## Problem details
There is one span to output from the data below: the lines starting at the line with "to product. It’s access to expertise." and ending at the line with "the relationship". Output it exactly, ends included, nothing more.

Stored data
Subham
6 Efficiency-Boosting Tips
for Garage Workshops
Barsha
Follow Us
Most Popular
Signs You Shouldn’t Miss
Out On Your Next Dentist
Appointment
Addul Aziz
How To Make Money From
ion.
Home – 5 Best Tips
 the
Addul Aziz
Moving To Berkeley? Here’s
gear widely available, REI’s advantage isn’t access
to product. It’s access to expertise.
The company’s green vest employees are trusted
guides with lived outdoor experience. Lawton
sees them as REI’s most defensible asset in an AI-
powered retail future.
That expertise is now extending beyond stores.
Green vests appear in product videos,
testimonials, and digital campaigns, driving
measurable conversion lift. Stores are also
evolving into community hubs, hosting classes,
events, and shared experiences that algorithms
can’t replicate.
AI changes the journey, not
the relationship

...

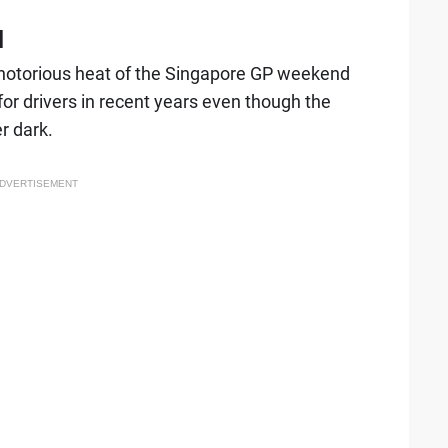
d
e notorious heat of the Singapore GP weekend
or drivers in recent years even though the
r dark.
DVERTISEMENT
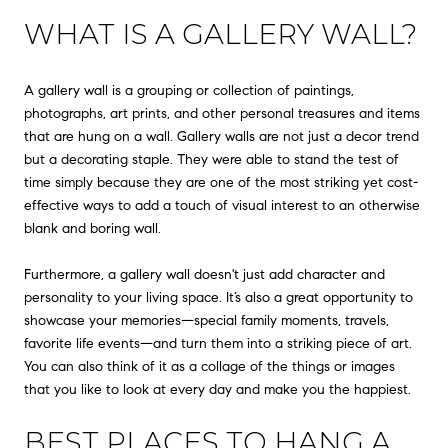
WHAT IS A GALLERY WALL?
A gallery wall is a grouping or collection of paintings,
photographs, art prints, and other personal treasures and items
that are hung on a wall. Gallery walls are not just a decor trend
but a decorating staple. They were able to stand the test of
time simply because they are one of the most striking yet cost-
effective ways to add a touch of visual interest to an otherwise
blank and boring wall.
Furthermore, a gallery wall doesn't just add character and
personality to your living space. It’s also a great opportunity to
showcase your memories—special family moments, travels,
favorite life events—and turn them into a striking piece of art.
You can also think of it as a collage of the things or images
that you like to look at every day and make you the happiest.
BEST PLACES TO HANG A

## Your response
to product. It’s access to expertise.
The company’s green vest employees are trusted
guides with lived outdoor experience. Lawton
sees them as REI’s most defensible asset in an AI-
powered retail future.
That expertise is now extending beyond stores.
Green vests appear in product videos,
testimonials, and digital campaigns, driving
measurable conversion lift. Stores are also
evolving into community hubs, hosting classes,
events, and shared experiences that algorithms
can’t replicate.
AI changes the journey, not
the relationship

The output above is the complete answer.